Aubervilliers : zone de non-droit ou simple mauvaise presse ? Statistiques alarmantes, vidéos sensationnalistes, récits d’habitants plus nuancés… Pas facile de démêler le vrai du cliché. Tour d’horizon des chiffres, des secteurs sous tension et des bons réflexes à adopter avant de s’y balader, d’y emménager ou d’y fonder un foyer.
1. Aubervilliers est-elle vraiment dangereuse ?

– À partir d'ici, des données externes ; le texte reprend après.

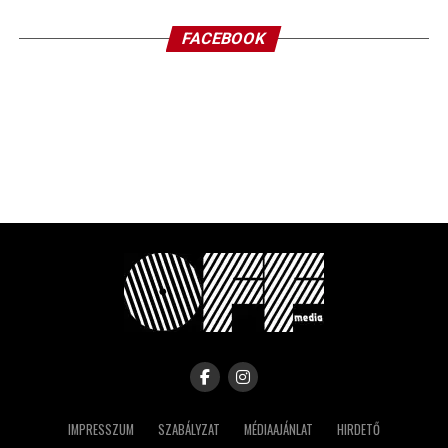
FACEBOOK
IMPRESSZUM
SZABÁLYZAT
MÉDIAAJÁNLAT
HIRDETŐ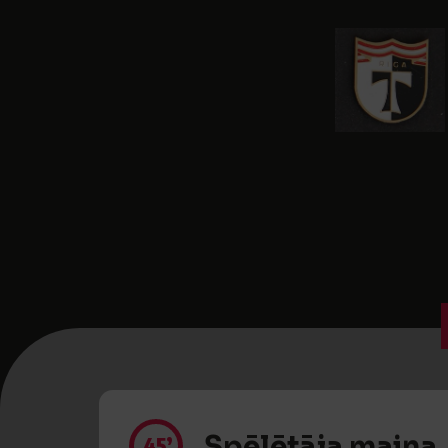
Spēlētāja maiņa
45’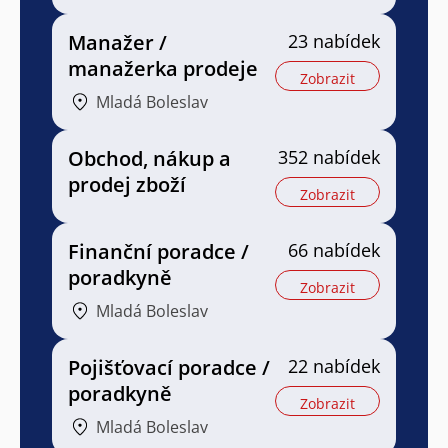
Manažer /
23 nabídek
manažerka prodeje
Zobrazit
Mladá Boleslav
Obchod, nákup a
352 nabídek
prodej zboží
Zobrazit
Finanční poradce /
66 nabídek
poradkyně
Zobrazit
Mladá Boleslav
Pojišťovací poradce /
22 nabídek
poradkyně
Zobrazit
Mladá Boleslav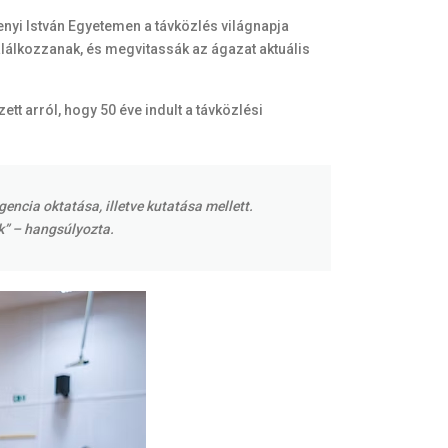
nyi István Egyetemen a távközlés világnapja
álkozzanak, és megvitassák az ágazat aktuális
 arról, hogy 50 éve indult a távközlési
encia oktatása, illetve kutatása mellett.
k” – hangsúlyozta.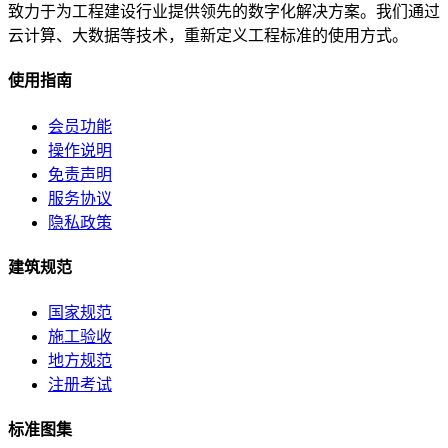
致力于为工程建设行业提供领先的数字化解决方案。我们通过
云计算、大数据等技术，重新定义工程标准的使用方式。
使用指南
会员功能
操作说明
免责声明
服务协议
隐私政策
建筑规范
国家规范
施工验收
地方规范
注册考试
标准图集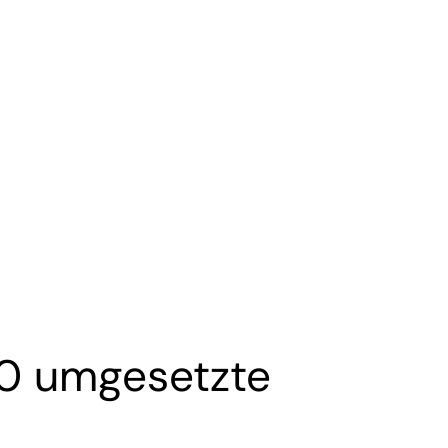
00 umgesetzte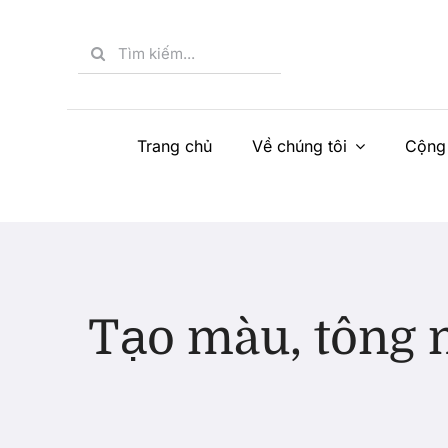
Skip
to
Search
content
for:
Trang chủ
Về chúng tôi
Cộng
Tạo màu, tông 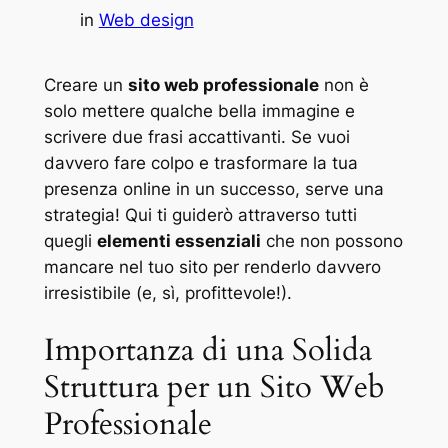
in
Web design
Creare un
sito web professionale
non è
solo mettere qualche bella immagine e
scrivere due frasi accattivanti. Se vuoi
davvero fare colpo e trasformare la tua
presenza online in un successo, serve una
strategia! Qui ti guiderò attraverso tutti
quegli
elementi essenziali
che non possono
mancare nel tuo sito per renderlo davvero
irresistibile (e, sì, profittevole!).
Importanza di una Solida
Struttura per un Sito Web
Professionale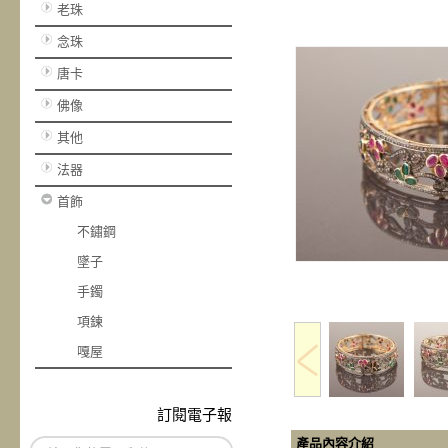
老珠
念珠
唐卡
佛像
其他
法器
首飾
不鏽鋼
墜子
手鐲
項鍊
嘎屋
訂閱電子報
產品內容介紹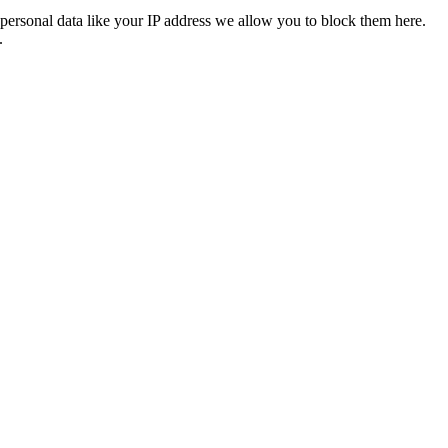
personal data like your IP address we allow you to block them here.
.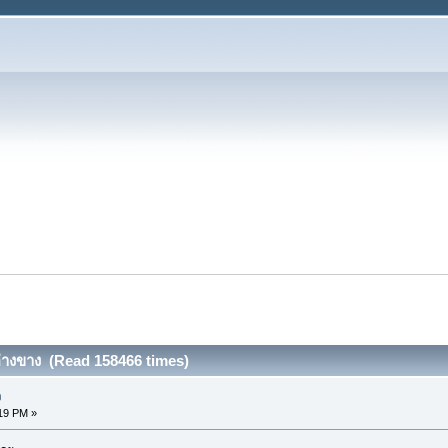
อ่างขาง (Read 158466 times)
ง
:19 PM »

Perception médiatique vs réalité
On ne va pas se mentir : comme beaucoup de villes de Seine-Saint-Denis, Aubervilliers traîne une sacrée étiquette. Reportages musclés, vidéos virales sur les « quartiers chauds », tweets alarmistes… tout porte à croire qu’ici, le danger guette à chaque coin de rue.
Pourtant, le quotidien est plus nuancé :
- Oui, certains secteurs concentrent trafics, vols ou incivilités.
- Non, la ville entière n’est pas à feu et à sang ; beaucoup de rues résidentielles restent paisibles.
- La majorité des Albertivillariennes et Albertivillariens travaillent, emmènent leurs enfants à l’école, font leurs courses… bref, mènent une vie “normale”.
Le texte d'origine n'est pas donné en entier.